Ce qui surprend chez
Hopper c’est de constater combien le réalisme qu’il développe au cours de ses
années de maturité et de vieillesse – ce réalisme tant urbain que campagnard –,
et qui synthétise la vie quotidienne des classes moyennes du rêve américain,
est totalement déserté des graves événements qui ont marqué l’Amérique des deux
décennies qui courent de la fin années 1920 aux années 1950 du siècle dernier.
Jeune, ses choix étaient plus éclectiques : lors de l’un de ses premiers
séjours parisiens, le jeune peintre illustra les poèmes que Victor Hugo consacra
à La Commune, L’année terrible, 1870-1871
(1906-1907), puis de retour aux États-Unis, vers 1914 il nous offre par exemple
une marine franchement colorée, presque joyeuse, un rivage apaisé certes, mais
peuplé de petites barques de pêche d’une blancheur immaculée qui suggèrent une
vive activité des marins-pêcheurs côtiers, The
Dories, Ogunquit (1914).

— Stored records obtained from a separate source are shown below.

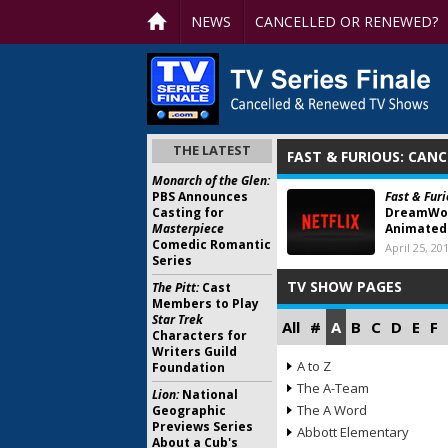
NEWS
CANCELLED OR RENEWED?
THE LATEST
FAST & FURIOUS: CAN
Monarch of the Glen:
PBS Announces
Fast & Furi
Casting for
DreamWor
Masterpiece
Animated 
Comedic Romantic
April 25, 20
Series
TV SHOW PAGES
The Pitt:
Cast
Members to Play
Star Trek
All
#
A
B
C
D
E
F
Characters for
Writers Guild
A to Z
Foundation
The A-Team
Lion:
National
The A Word
Geographic
Previews Series
Abbott Elementary
About a Cub's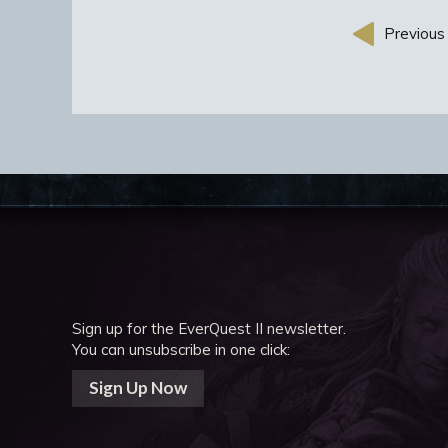
Previous 
Sign up for the EverQuest II newsletter.
You can unsubscribe in one click:
Sign Up Now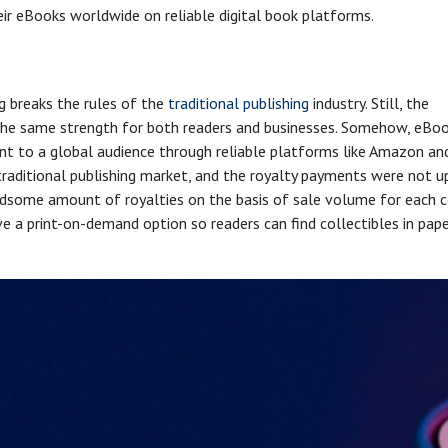
eir eBooks worldwide on reliable digital book platforms.
g breaks the rules of the
traditional publishing
industry. Still, the
h the same strength for both readers and businesses. Somehow, eBo
nt to a global audience through reliable platforms like Amazon an
traditional publishing market, and the royalty payments were not u
andsome amount of royalties on the basis of sale volume for each 
ve a print-on-demand option so readers can find collectibles in pap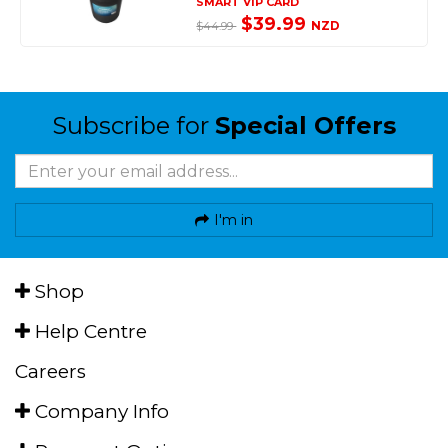
SMART VIP CARD
$39.99
NZD
$44.99
Subscribe for
Special Offers
I'm in
Shop
Help Centre
Careers
Company Info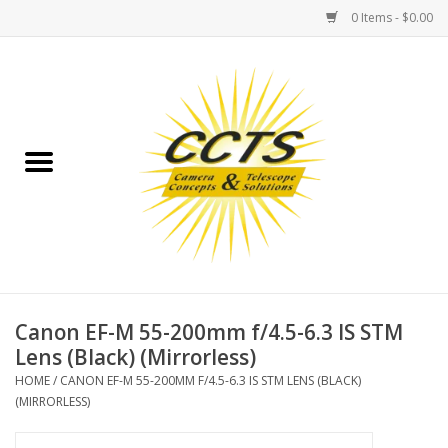
0 Items - $0.00
Home
Binoculars
Spotting Scopes
Astrophotography
Telescopes
Canon EF-M 55-200mm f/4.5-6.3 IS STM
Lens (Black) (Mirrorless)
MOUNTS
HOME
/
CANON EF-M 55-200MM F/4.5-6.3 IS STM LENS (BLACK)
(MIRRORLESS)
MOUNT ACCESSORIES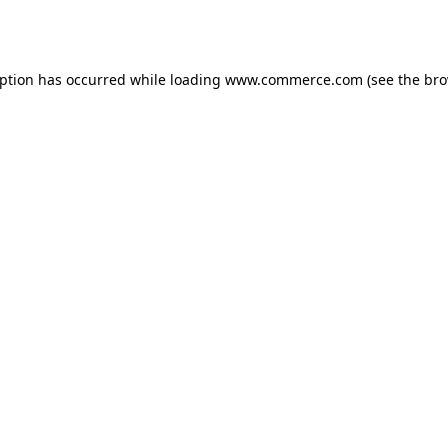
eption has occurred while loading
www.commerce.com
(see the
bro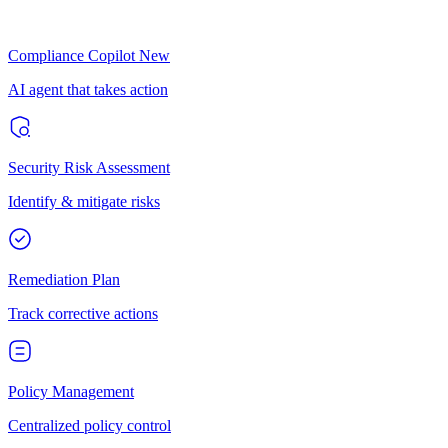
Compliance Copilot
New
AI agent that takes action
Security Risk Assessment
Identify & mitigate risks
Remediation Plan
Track corrective actions
Policy Management
Centralized policy control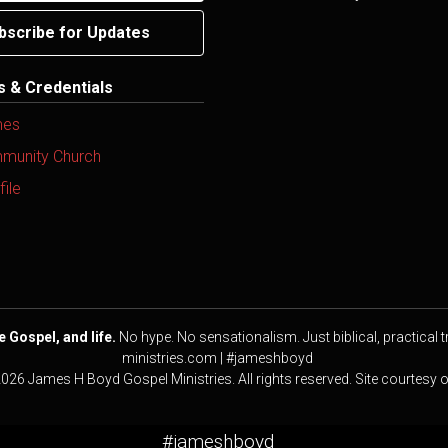
bscribe for Updates
ns & Credentials
mes
mmunity Church
ile
e Gospel, and life.
No hype. No sensationalism. Just biblical, practical t
ministries.com | #jameshboyd
2026 James H Boyd Gospel Ministries. All rights reserved. Site courtesy 
#jameshboyd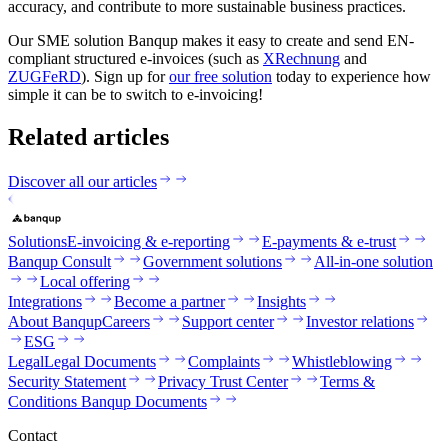
accuracy, and contribute to more sustainable business practices.
‍Our SME solution Banqup makes it easy to create and send EN-
compliant structured e-invoices (such as
XRechnung
and
ZUGFeRD
). Sign up for
our free solution
today to experience how
simple it can be to switch to e-invoicing!
Related articles
Discover all our articles
Solutions
E-invoicing & e-reporting
E-payments & e-trust
Banqup Consult
Government solutions
All-in-one solution
Local offering
Integrations
Become a partner
Insights
About Banqup
Careers
Support center
Investor relations
ESG
Legal
Legal Documents
Complaints
Whistleblowing
Security Statement
Privacy Trust Center
Terms &
Conditions Banqup Documents
Contact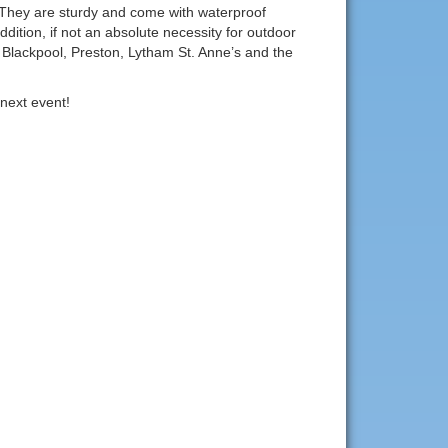
 They are sturdy and come with waterproof
ddition, if not an absolute necessity for outdoor
n Blackpool, Preston, Lytham St. Anne’s and the
next event!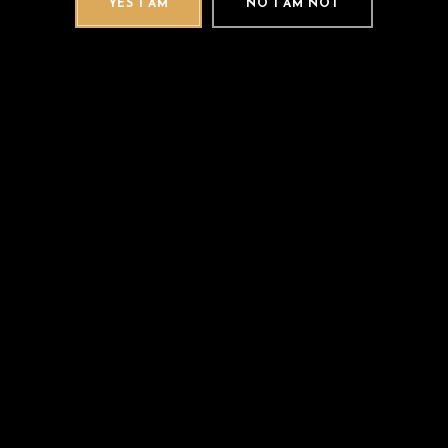
YES I AM
NO I AM NOT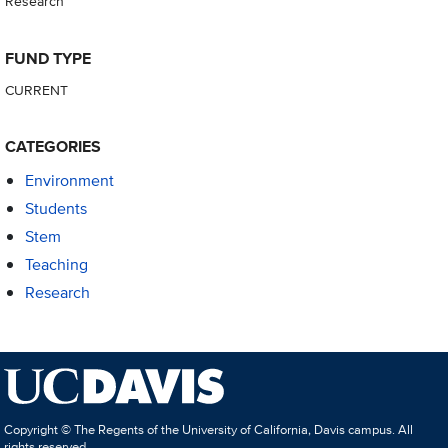
Research
FUND TYPE
CURRENT
CATEGORIES
Environment
Students
Stem
Teaching
Research
Copyright © The Regents of the University of California, Davis campus. All
rights reserved.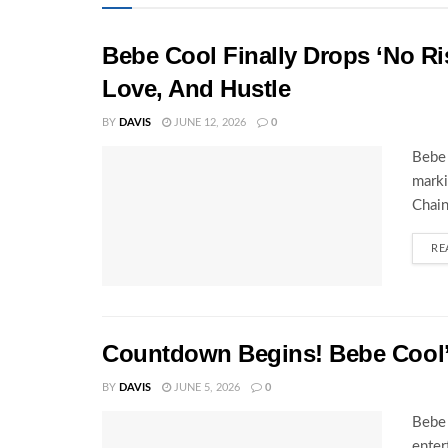
Bebe Cool Finally Drops ‘No Ris
Love, And Hustle
BY
DAVIS
JUNE 12, 2026
0
Bebe 
marki
Chain
RE
Countdown Begins! Bebe Cool’s
BY
DAVIS
JUNE 5, 2026
0
Bebe 
enter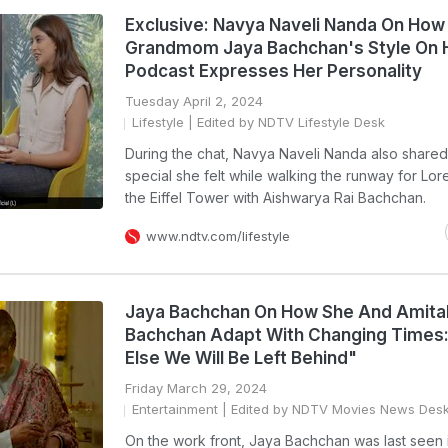
Exclusive: Navya Naveli Nanda On How
Grandmom Jaya Bachchan's Style On 
Podcast Expresses Her Personality
Tuesday April 2, 2024
Lifestyle
| Edited by NDTV Lifestyle Desk
During the chat, Navya Naveli Nanda also share
special she felt while walking the runway for Lore
the Eiffel Tower with Aishwarya Rai Bachchan.
www.ndtv.com/lifestyle
Jaya Bachchan On How She And Amita
Bachchan Adapt With Changing Times:
Else We Will Be Left Behind"
Friday March 29, 2024
Entertainment
| Edited by NDTV Movies News Des
On the work front, Jaya Bachchan was last seen 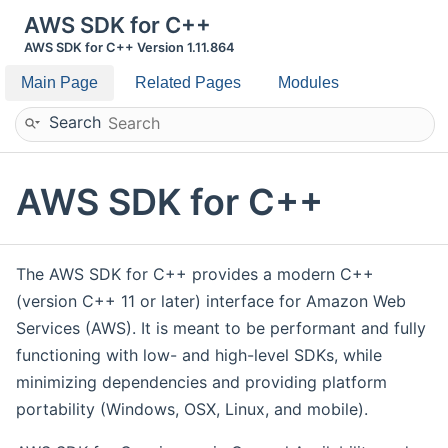
AWS SDK for C++
AWS SDK for C++ Version 1.11.864
Main Page
Related Pages
Modules
Search
AWS SDK for C++
The AWS SDK for C++ provides a modern C++
(version C++ 11 or later) interface for Amazon Web
Services (AWS). It is meant to be performant and fully
functioning with low- and high-level SDKs, while
minimizing dependencies and providing platform
portability (Windows, OSX, Linux, and mobile).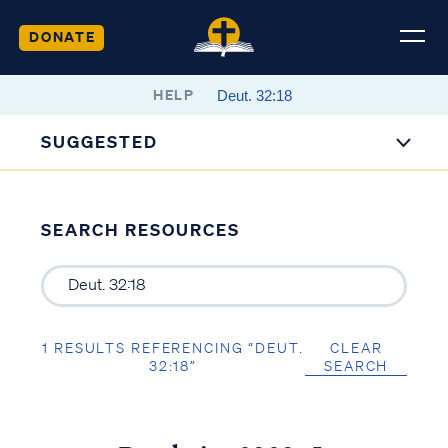
DONATE
HELP
SUGGESTED
SEARCH RESOURCES
1 RESULTS REFERENCING “DEUT.
CLEAR
32:18”
SEARCH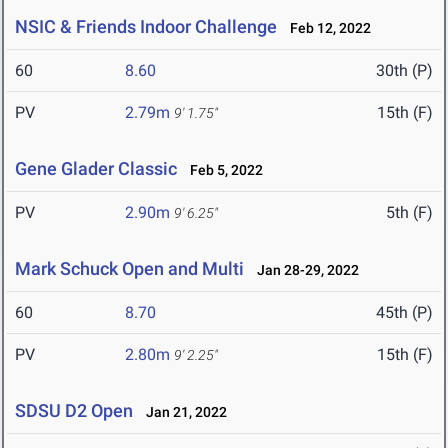
NSIC & Friends Indoor Challenge
Feb 12, 2022
60
8.60
30th (P)
PV
2.79m
15th (F)
9' 1.75"
Gene Glader Classic
Feb 5, 2022
PV
2.90m
5th (F)
9' 6.25"
Mark Schuck Open and Multi
Jan 28-29, 2022
60
8.70
45th (P)
PV
2.80m
15th (F)
9' 2.25"
SDSU D2 Open
Jan 21, 2022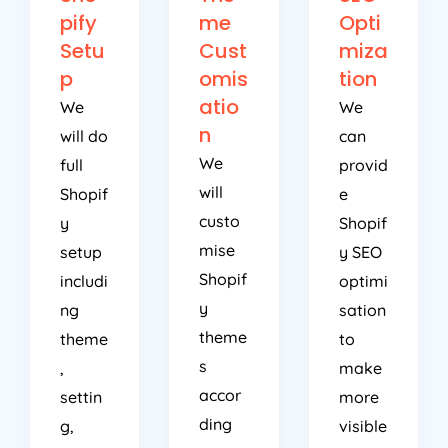
pify
me
Opti
Setu
Cust
miza
p
omis
tion
atio
We
We
n
will do
can
We
full
provid
will
Shopif
e
custo
y
Shopif
mise
setup
y SEO
Shopif
includi
optimi
y
ng
sation
theme
theme
to
s
,
make
accor
settin
more
ding
g,
visible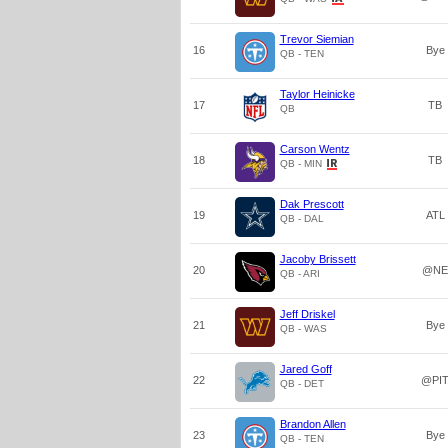
Trevor Siemian
16
Bye
QB - TEN
Taylor Heinicke
17
TB
QB
Carson Wentz
18
TB
QB - MIN
Dak Prescott
19
ATL
QB - DAL
Jacoby Brissett
20
@NE
QB - ARI
Jeff Driskel
21
Bye
QB - WAS
Jared Goff
22
@PI
QB - DET
Brandon Allen
23
Bye
QB - TEN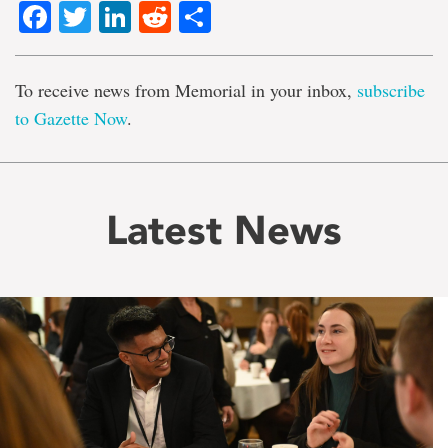
Facebook
Twitter
LinkedIn
Reddit
Share
To receive news from Memorial in your inbox,
subscribe
to Gazette Now
.
Latest News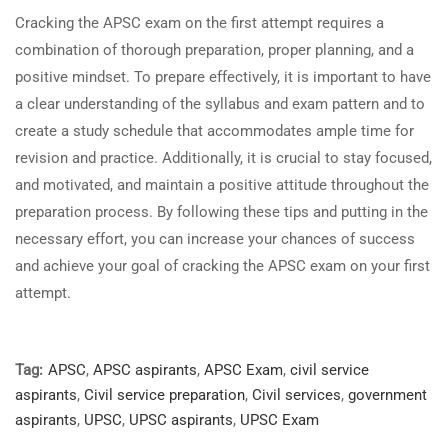
Cracking the APSC exam on the first attempt requires a
combination of thorough preparation, proper planning, and a
positive mindset. To prepare effectively, it is important to have
a clear understanding of the syllabus and exam pattern and to
create a study schedule that accommodates ample time for
revision and practice. Additionally, it is crucial to stay focused,
and motivated, and maintain a positive attitude throughout the
preparation process. By following these tips and putting in the
necessary effort, you can increase your chances of success
and achieve your goal of cracking the APSC exam on your first
attempt.
Tag:
APSC
,
APSC aspirants
,
APSC Exam
,
civil service
aspirants
,
Civil service preparation
,
Civil services
,
government
aspirants
,
UPSC
,
UPSC aspirants
,
UPSC Exam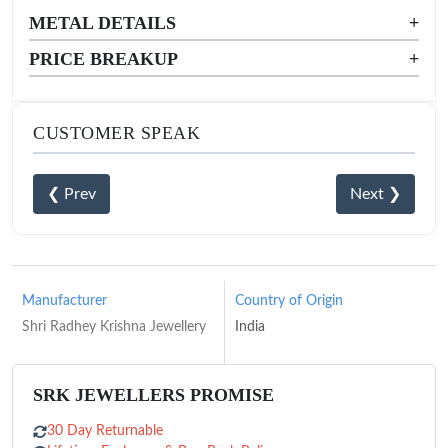
METAL DETAILS
+
PRICE BREAKUP
+
CUSTOMER SPEAK
❮ Prev
Next ❯
Manufacturer
Country of Origin
Shri Radhey Krishna Jewellery
India
SRK JEWELLERS PROMISE
30 Day Returnable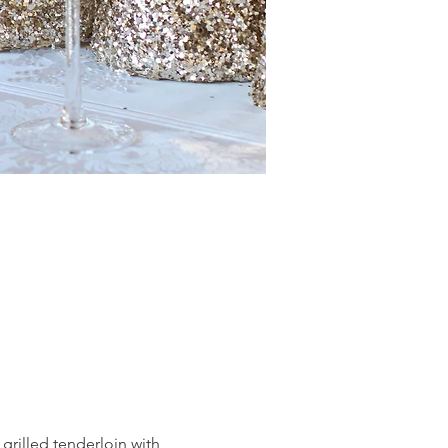
grilled tenderloin with 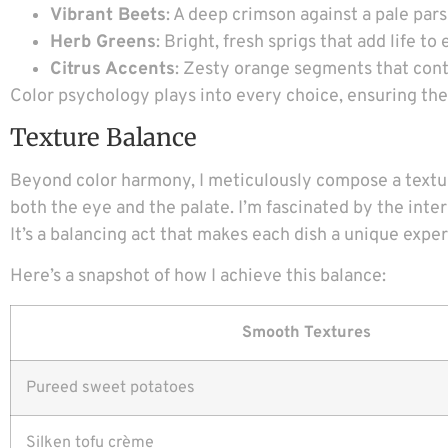
Vibrant Beets
: A deep crimson against a pale par
Herb Greens
: Bright, fresh sprigs that add life 
Citrus Accents
: Zesty orange segments that cont
Color psychology plays into every choice, ensuring the v
Texture Balance
Beyond color harmony, I meticulously compose a textur
both the eye and the palate. I’m fascinated by the in
It’s a balancing act that makes each dish a unique expe
Here’s a snapshot of how I achieve this balance:
Smooth Textures
Pureed sweet potatoes
Silken tofu crème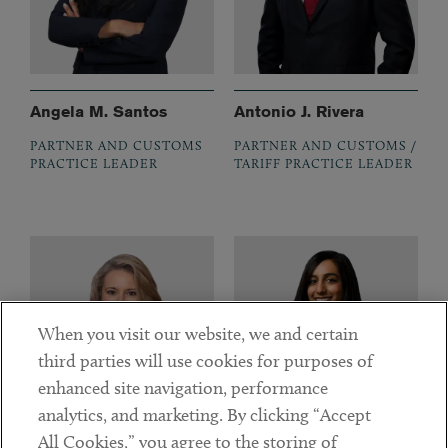
Angela M. Santos
Antonio J. Rivera
PARTNER AND CUSTOMS
PARTNER AND CUSTOMS /
PRACTICE LEADER
TARIFF PRACTICE LEADER
When you visit our website, we and certain
third parties will use cookies for purposes of
enhanced site navigation, performance
analytics, and marketing. By clicking “Accept
All Cookies,” you agree to the storing of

Réalisme encore et toujours, mais un réalisme
extrêmement sélectif, les peintures de Hopper ne montrent jamais quoi que ce
soit de la grande crise de la fin des années 1920 et de ses effets ravageurs
sur la société étasunienne, comme on les rencontre exposés, explicités et
illustrés dans les romans et les films inspirés de la misère due à la grande
dépression (John Steinbeck/ John Ford, Grapes
of Wrath par exemple ou Eskine Caldwell/Anthony Mann, God’s Little Acre). L’œuvre de Hopper ne dit pas plus des noirs encore régulièrement
assassinés, et non seulement dans le Sud, puisqu’en 1930 deux noirs furent lynchés
à Marion dans l’Indiana ; pas plus qu’elle ne suggère quelques rappels de
la Seconde Guerre mondiale qui jeta le pays sur deux fronts mondiaux. Or, si
l’on se laisse posséder par la contemplation des tableaux de Hopper, il ne semble
pas moins évident que la vision calme des classes moyennes qu’il offre à notre
regard, notre sensibilité et notre entendement, laisse paraître une sorte de
froideur, de distance que souligne les couleurs et les sujets, les angles de
vue, les personnages qui les occupent. Les regardant intensément, j’y ressens
une sorte de malaise, quelque chose est y trop froidement policé. Aucune joie
de vivre ne ressort de ces tableaux illustrant sous diverses thématiques, les
bénéficiaires du rêve américain. Au contraire, il sourdre de ces scènes avec
personnages une totale absence de communication entre les êtres, quelque chose
proche de ce que, plus tard, Antonioni explicitera dans un film comme Il Deserto Rosso. Des personnages qui
les occupent les divers paysages, on ne discerne aucune joie de vivre ensemble,
aucun rapport chaleureux, aucun enthousiasme, mais on ne trouvera pas plus d’expressions
de colère ou de haine, personnelle ou collective. Ce qui domine l’ensemble, c’est
la représentation d’un confort moyen ou supérieur ; même dans la nuit au
bar des « Faucons », tout est lisse, smooth, rien qui ressemble à un bouge pour lumpen en voie
d’alcoolisation. Tout exprime a kind of
cosiness mêlée à la mornitude répétitive d’un espace identique qu’il se
montre ici ou là, Western Motel, (1957),
Hotel Lobby, (1943) ; un confort
simple dans la morosité du travail quotidien, New York Movie (1939) ou New
York Office (1962), l’une de ses dernières toiles. Pourtant la vision que
Hopper donne de l’Amérique n’est guère empreinte de gravité, ni même de quelconques
drames, pas du tout, l’Amérique de Hopper est simplement morose, maussade, non
pas kitsch, joyeuse ou sinistre comme elle peut l’être dans l’hyper-réalisme.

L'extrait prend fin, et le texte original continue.